What Is a Jaw Thrust and How Does It Open the Airway?

A jaw thrust is a manual technique used to open a person’s airway when they are unconscious or unresponsive. It works by pushing the lower jaw forward, which pulls the tongue away from the back of the throat and clears the passage for air. This maneuver is especially important when a neck or spinal injury is suspected, because it opens the airway without tilting or moving the head.

Why the Airway Gets Blocked

When someone loses consciousness, the muscles in the tongue and throat relax. The tongue, which is anchored to the lower jaw, falls backward under gravity and presses against the back of the throat. This effectively seals off the airway, making it impossible for air to reach the lungs even if the person is still trying to breathe. Soft tissues in the neck can compound the problem by collapsing inward.

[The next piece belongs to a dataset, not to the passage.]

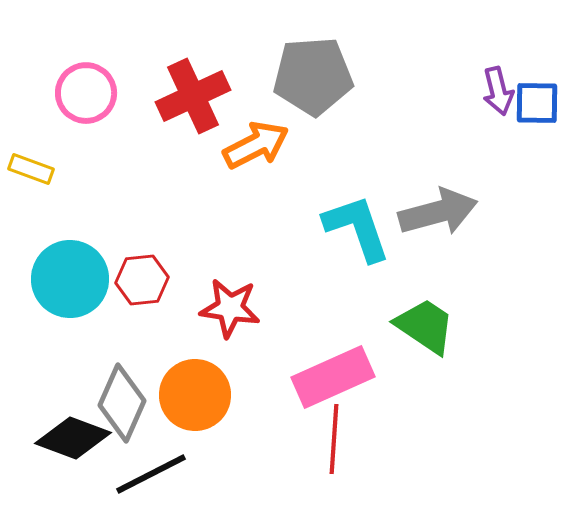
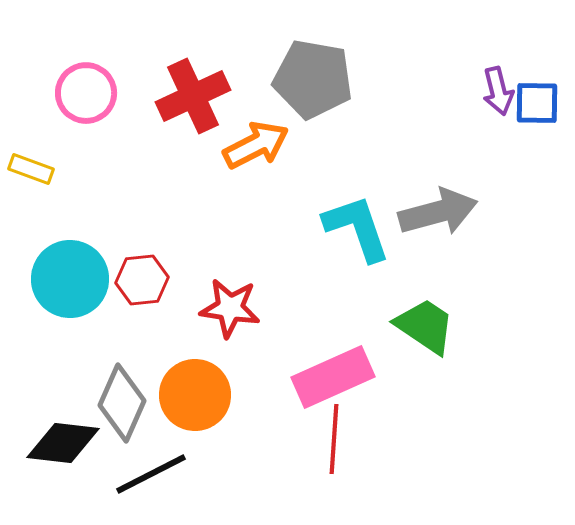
gray pentagon: moved 3 px down; rotated 14 degrees clockwise
black diamond: moved 10 px left, 5 px down; rotated 14 degrees counterclockwise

In many situations, a simple head tilt and chin lift is enough to pull the tongue forward and restore airflow. But that technique involves extending the neck, which can be dangerous if the person has a spinal injury, particularly in the upper vertebrae near the skull. The jaw thrust solves this by moving the jaw forward while keeping the head and neck completely still.

How the Jaw Thrust Works

The maneuver physically displaces the lower jawbone (the mandible) forward and slightly downward. Because the tongue is attached to the inside of the jaw through a small U-shaped bone called the hyoid, pushing the jaw forward lifts the tongue away from the back of the throat. This creates space in the airway without requiring any movement of the head or neck.

To perform it, the rescuer positions themselves at the top of the person’s head, looking down toward their feet. They place their fingers behind the angles of the jaw on both sides, just below the ears, and push the jaw forward and upward. The thumbs can rest lightly on the cheekbones or chin for stability. The key movement is forward, not upward, lifting the entire lower jaw as if sliding it out from under the upper teeth.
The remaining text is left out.